━━ Material supplied ━━
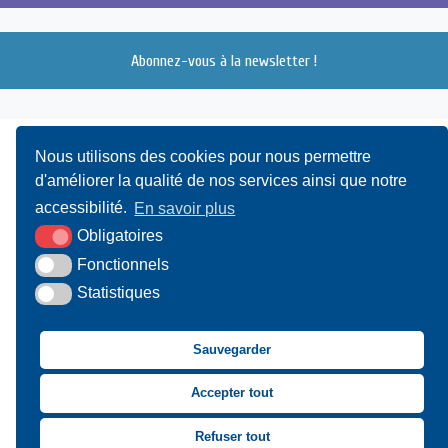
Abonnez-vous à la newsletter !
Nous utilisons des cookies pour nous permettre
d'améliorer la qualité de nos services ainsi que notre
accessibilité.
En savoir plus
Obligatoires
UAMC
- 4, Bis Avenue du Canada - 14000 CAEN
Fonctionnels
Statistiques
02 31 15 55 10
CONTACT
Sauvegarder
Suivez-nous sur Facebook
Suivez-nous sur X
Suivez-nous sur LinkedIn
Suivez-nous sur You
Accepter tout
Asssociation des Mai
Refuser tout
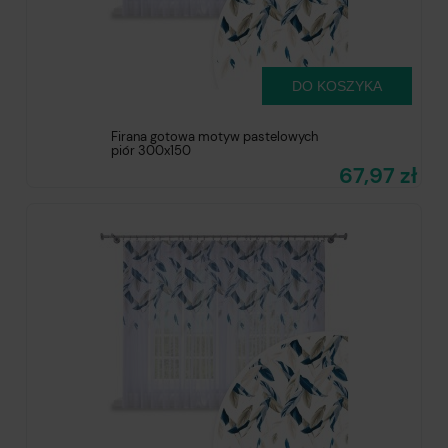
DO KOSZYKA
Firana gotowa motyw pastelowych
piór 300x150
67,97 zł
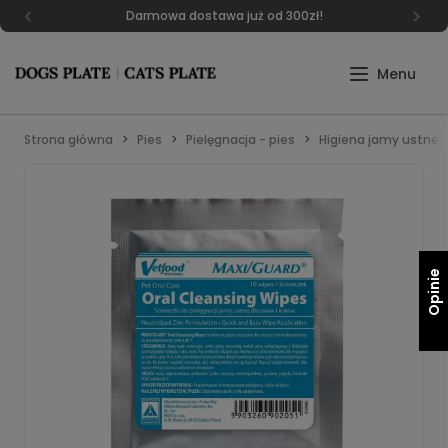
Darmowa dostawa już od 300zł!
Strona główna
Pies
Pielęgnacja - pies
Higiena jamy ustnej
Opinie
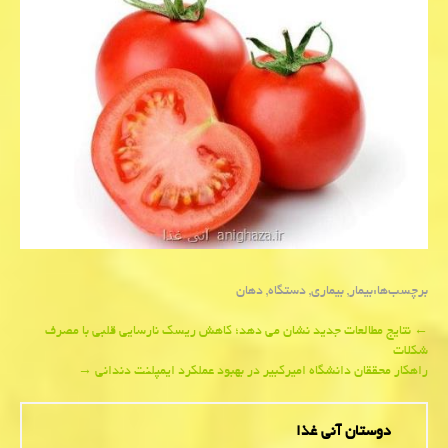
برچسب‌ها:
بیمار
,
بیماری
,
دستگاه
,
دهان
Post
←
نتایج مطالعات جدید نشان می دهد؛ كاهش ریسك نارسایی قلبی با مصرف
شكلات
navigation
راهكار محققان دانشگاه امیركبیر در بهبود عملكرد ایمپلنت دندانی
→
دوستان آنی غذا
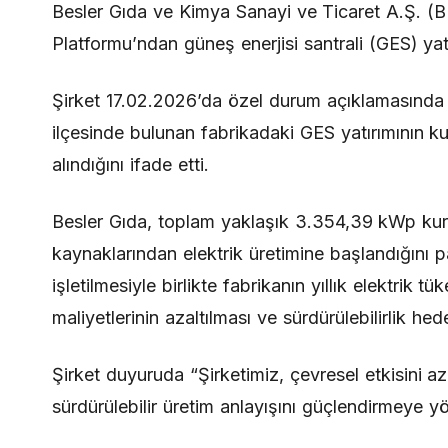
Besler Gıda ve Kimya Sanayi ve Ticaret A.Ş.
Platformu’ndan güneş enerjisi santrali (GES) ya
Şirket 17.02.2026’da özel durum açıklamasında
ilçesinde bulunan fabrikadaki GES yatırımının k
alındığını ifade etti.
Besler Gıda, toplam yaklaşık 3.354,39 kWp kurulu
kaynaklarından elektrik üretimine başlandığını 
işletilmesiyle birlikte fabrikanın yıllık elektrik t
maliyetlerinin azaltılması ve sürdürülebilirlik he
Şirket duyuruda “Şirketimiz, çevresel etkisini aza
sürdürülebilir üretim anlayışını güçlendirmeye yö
━━━
━━ Material supplied ━━
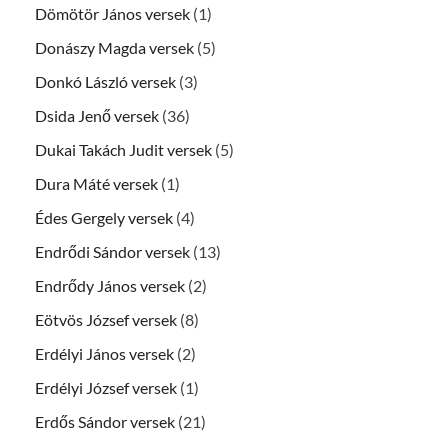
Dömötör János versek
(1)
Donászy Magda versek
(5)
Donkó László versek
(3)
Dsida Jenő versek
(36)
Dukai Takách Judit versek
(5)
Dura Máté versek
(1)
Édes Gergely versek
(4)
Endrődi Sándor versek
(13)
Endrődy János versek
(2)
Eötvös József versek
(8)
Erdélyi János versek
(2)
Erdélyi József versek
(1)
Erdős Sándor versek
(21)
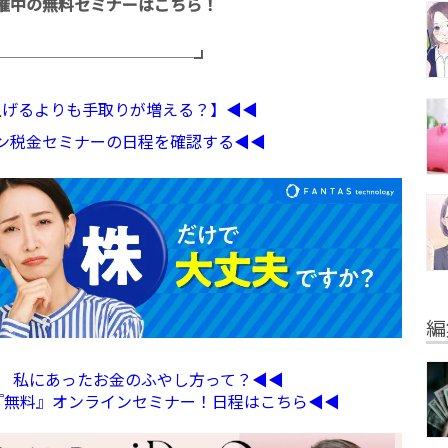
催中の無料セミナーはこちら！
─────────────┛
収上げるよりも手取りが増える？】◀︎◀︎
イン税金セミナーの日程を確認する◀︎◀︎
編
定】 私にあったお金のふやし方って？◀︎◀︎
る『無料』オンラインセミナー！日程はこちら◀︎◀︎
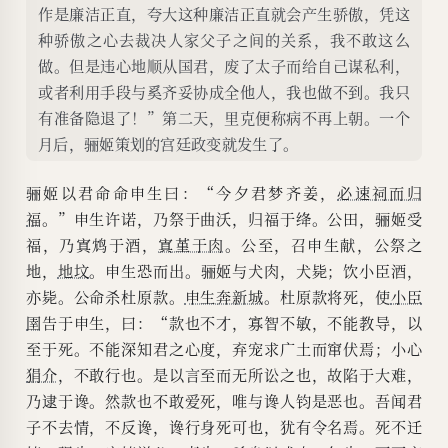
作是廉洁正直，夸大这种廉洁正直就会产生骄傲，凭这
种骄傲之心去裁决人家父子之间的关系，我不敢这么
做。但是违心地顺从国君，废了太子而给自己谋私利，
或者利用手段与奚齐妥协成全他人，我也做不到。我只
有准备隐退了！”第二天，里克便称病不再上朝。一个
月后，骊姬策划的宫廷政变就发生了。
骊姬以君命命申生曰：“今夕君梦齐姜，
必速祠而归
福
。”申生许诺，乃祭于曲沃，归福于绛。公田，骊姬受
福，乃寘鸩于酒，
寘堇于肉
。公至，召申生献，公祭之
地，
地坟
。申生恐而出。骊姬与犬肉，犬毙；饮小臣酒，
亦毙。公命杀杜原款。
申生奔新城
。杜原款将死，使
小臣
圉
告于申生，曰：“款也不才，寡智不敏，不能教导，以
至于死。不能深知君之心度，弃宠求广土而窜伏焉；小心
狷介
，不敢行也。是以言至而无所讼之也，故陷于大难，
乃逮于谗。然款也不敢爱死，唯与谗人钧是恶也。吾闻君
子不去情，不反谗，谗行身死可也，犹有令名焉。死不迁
━━━
▸ Exercise aim
Reply with nothing but a number: how many lines of the entries above contain the string "Erdélyi"?

▸ Written answer
2